- Task details -
Below are records; count the lines among them that include the string "universiteit", and state only the number.

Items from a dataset
"""

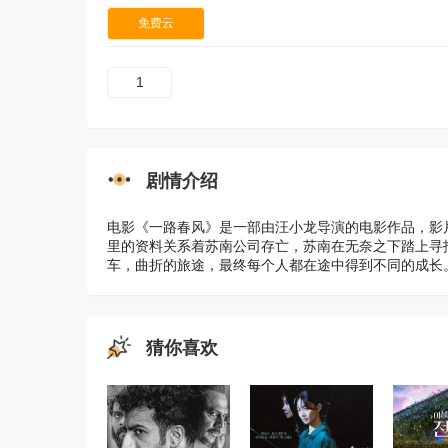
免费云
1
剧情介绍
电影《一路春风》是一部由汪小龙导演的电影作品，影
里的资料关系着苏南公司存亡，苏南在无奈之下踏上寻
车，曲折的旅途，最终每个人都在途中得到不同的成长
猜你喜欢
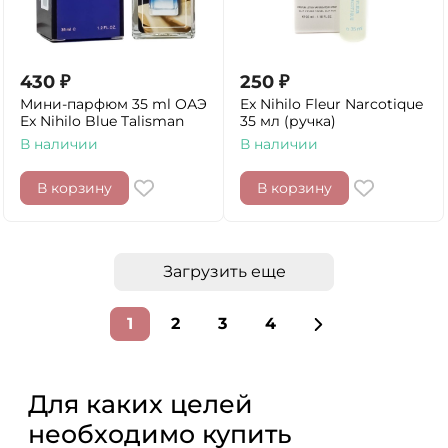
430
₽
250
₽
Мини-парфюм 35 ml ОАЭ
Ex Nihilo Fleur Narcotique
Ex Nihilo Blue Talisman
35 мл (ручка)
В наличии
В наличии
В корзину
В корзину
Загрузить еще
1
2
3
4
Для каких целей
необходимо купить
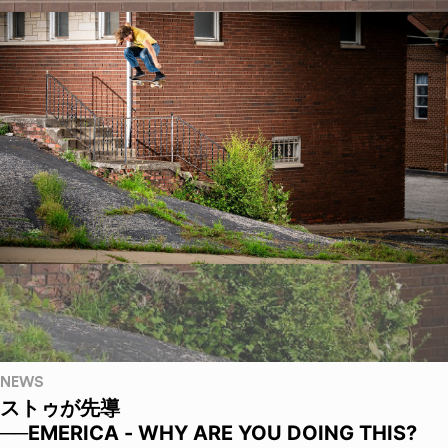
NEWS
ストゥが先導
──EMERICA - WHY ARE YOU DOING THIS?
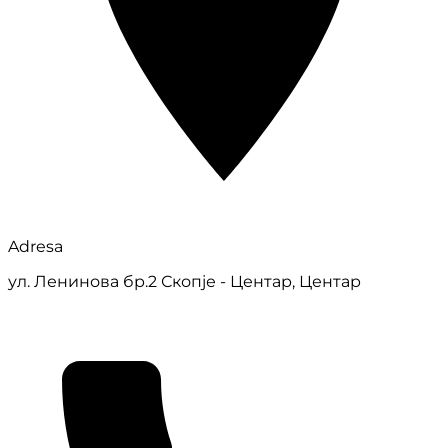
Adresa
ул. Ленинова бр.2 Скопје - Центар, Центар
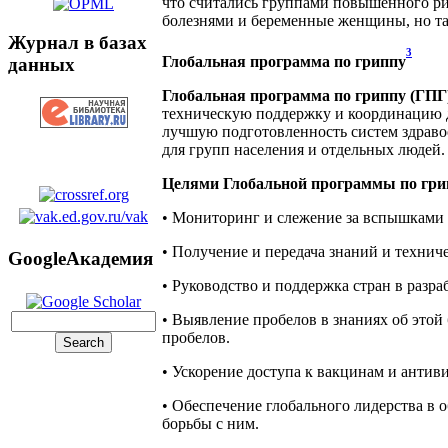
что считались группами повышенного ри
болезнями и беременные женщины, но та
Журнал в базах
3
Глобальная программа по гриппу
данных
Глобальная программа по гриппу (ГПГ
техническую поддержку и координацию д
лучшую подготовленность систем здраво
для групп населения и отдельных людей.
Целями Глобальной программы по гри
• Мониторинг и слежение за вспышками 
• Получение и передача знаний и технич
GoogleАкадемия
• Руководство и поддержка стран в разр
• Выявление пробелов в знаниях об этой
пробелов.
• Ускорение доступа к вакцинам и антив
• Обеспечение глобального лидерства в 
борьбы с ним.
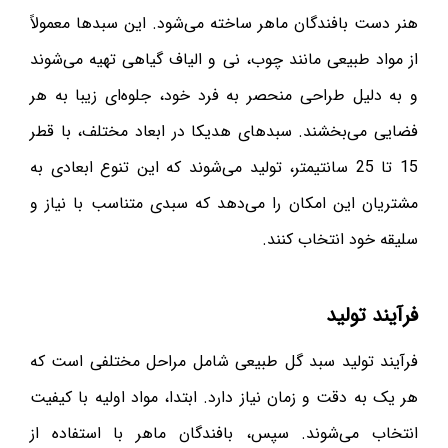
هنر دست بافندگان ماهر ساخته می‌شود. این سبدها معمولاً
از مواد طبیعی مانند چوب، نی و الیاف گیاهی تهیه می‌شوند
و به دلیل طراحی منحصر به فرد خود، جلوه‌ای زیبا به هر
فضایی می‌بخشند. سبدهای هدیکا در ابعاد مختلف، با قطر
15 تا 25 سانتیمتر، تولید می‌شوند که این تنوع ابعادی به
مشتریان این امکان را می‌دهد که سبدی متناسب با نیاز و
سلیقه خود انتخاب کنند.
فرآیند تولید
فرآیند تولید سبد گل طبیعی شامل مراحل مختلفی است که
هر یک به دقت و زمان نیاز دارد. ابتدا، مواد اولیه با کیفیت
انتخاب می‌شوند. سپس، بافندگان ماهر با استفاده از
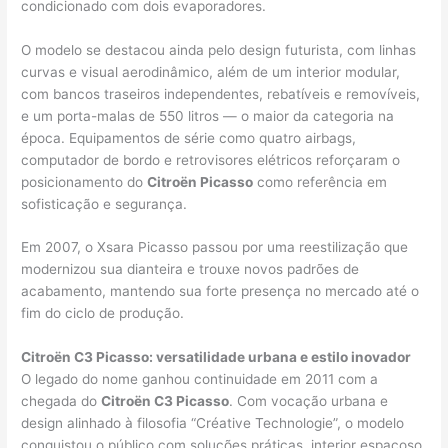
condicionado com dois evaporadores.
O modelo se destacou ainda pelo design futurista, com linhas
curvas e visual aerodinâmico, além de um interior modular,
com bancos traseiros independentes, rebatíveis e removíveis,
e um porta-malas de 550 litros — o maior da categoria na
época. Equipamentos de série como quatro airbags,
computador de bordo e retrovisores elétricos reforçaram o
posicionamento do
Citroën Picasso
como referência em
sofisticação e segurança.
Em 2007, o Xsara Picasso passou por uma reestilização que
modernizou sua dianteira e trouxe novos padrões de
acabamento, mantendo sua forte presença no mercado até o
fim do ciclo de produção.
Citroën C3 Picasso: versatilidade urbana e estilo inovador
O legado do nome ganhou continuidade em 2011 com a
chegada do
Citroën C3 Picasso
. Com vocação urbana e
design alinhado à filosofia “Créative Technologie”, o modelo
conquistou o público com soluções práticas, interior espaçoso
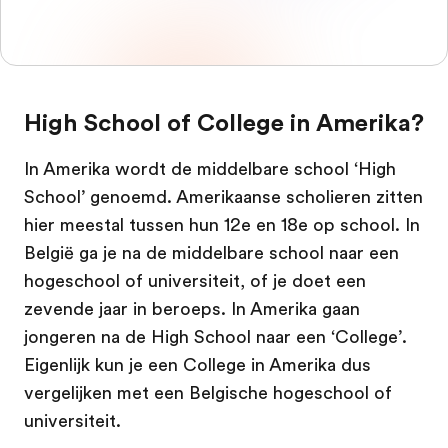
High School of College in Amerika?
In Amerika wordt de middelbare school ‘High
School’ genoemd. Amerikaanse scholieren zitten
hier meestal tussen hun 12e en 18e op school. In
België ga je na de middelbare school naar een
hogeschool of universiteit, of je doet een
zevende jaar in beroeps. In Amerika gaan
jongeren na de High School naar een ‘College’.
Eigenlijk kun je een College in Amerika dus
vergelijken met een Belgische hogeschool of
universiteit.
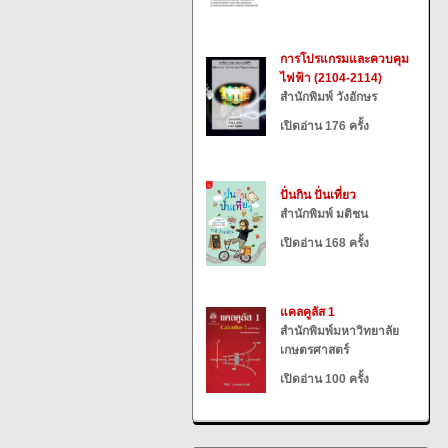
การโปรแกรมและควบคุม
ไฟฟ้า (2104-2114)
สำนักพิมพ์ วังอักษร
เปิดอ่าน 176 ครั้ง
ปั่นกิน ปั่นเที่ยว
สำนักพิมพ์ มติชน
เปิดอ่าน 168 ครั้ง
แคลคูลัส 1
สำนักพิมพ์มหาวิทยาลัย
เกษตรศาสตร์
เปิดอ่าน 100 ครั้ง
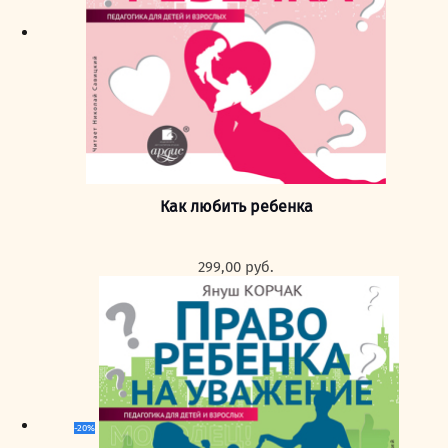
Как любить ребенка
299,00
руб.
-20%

"""

- Answer to the exercise -
2